Friday, February 13, 2009

Reboot Angle #4 > The Confessional

This is part of my blog reboot process. For the origin of the thought of the motivation of the why and the why now, please click back here.

Back in May of 2008, I read a fascinating article in the New York Times Magazine about a twentysomething blogger named Emily Blount. In a nutshell, Emily fell victim to (or used to her advantage, or both) "oversharing," whereby personal details of her life and of the lives around her were fodder for readers of her personal blog and her work at Gawker.

This vivid and provocative interplay between voyeurism and exhibitionism is at the heart of my fourth possible blog angle, The Confessional.

Forgive me Father, for I have blogged my sins.

To be honest, I've flirted with this angle in posts here several times over the past couple years. I've attempted to transcribe some of my rawer and/or uglier feelings and experiences with the vague hope that a) there would be some sort of catharsis and b) others who had gone through or felt something similar would experience a twinge of knowing camaraderie.

a) often resulted
b) based on the very, very few comments made here, I can only assume that this was rarely if ever experienced.

Sad panda.

There are some obvious drawbacks to this angle, the biggest one that I am a monogamous, happily married man in his latish 30s who stays in far more often than he goes out. What good is a confessional if there's not that much to confess to?

Of course, I could always dig into the dirt I played in during my teens and my 20s, but that's more of a memoir angle. To really engage with an audience, methinks this style requires current events that have not yet played all the way out (and therefore some cliffhangers and surprises).

This angle does tie rather neatly into the inherent narcissism of blogging, but I question whether the kind of confessions that I have to offer would be of interest to anyone outside a small circle of intimates.
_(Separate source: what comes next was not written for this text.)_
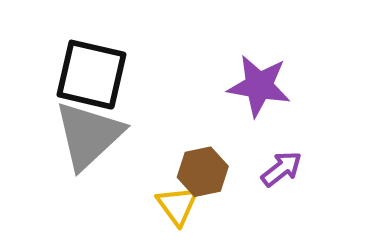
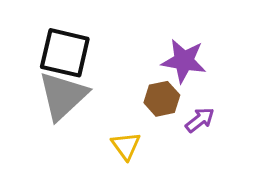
brown hexagon: (203, 172) -> (162, 99), moved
I could confess my thought processes (impure thought processes?), what I really think on this or that topic or this or that person, but that doesn't have much viscera to it does it?

Of course, I could always turn over an old leaf and get into some trouble for art's sake.

Hmmm.

While the Confessional style has appeal to me as a reader, I'm not quite sure how I would approach it in a meaningful/entertaining way as a writer at this particular juncture.